(Dataset entries)
+===+

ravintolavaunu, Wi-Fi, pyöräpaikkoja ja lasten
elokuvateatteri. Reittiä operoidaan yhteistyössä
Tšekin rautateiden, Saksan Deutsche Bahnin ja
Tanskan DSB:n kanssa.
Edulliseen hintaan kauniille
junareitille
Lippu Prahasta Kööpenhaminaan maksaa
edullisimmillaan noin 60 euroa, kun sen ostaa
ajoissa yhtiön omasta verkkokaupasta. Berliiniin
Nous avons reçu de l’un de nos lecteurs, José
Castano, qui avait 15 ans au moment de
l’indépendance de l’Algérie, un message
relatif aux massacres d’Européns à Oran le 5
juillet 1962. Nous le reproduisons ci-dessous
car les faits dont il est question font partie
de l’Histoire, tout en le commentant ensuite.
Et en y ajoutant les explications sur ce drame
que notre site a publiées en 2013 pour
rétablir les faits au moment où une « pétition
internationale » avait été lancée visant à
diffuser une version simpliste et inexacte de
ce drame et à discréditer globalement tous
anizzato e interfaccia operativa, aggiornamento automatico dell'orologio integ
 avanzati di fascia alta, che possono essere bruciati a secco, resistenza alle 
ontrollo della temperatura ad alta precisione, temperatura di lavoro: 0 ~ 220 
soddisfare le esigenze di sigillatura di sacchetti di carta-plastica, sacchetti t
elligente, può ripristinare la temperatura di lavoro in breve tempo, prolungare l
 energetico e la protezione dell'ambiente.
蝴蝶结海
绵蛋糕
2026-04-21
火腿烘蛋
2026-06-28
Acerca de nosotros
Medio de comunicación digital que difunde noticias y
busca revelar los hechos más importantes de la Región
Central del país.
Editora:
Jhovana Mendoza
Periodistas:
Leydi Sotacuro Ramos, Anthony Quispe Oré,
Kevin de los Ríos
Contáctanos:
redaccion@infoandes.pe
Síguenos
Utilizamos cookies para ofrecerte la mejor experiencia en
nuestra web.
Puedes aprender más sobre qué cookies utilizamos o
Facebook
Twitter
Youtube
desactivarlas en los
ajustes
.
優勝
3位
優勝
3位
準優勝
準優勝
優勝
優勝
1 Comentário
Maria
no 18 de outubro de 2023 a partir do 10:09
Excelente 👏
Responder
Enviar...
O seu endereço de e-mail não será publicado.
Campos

+===+

Required work
Going through the records above, count the lines that hold "lavoro" and answer with the count alone.

Answer space
2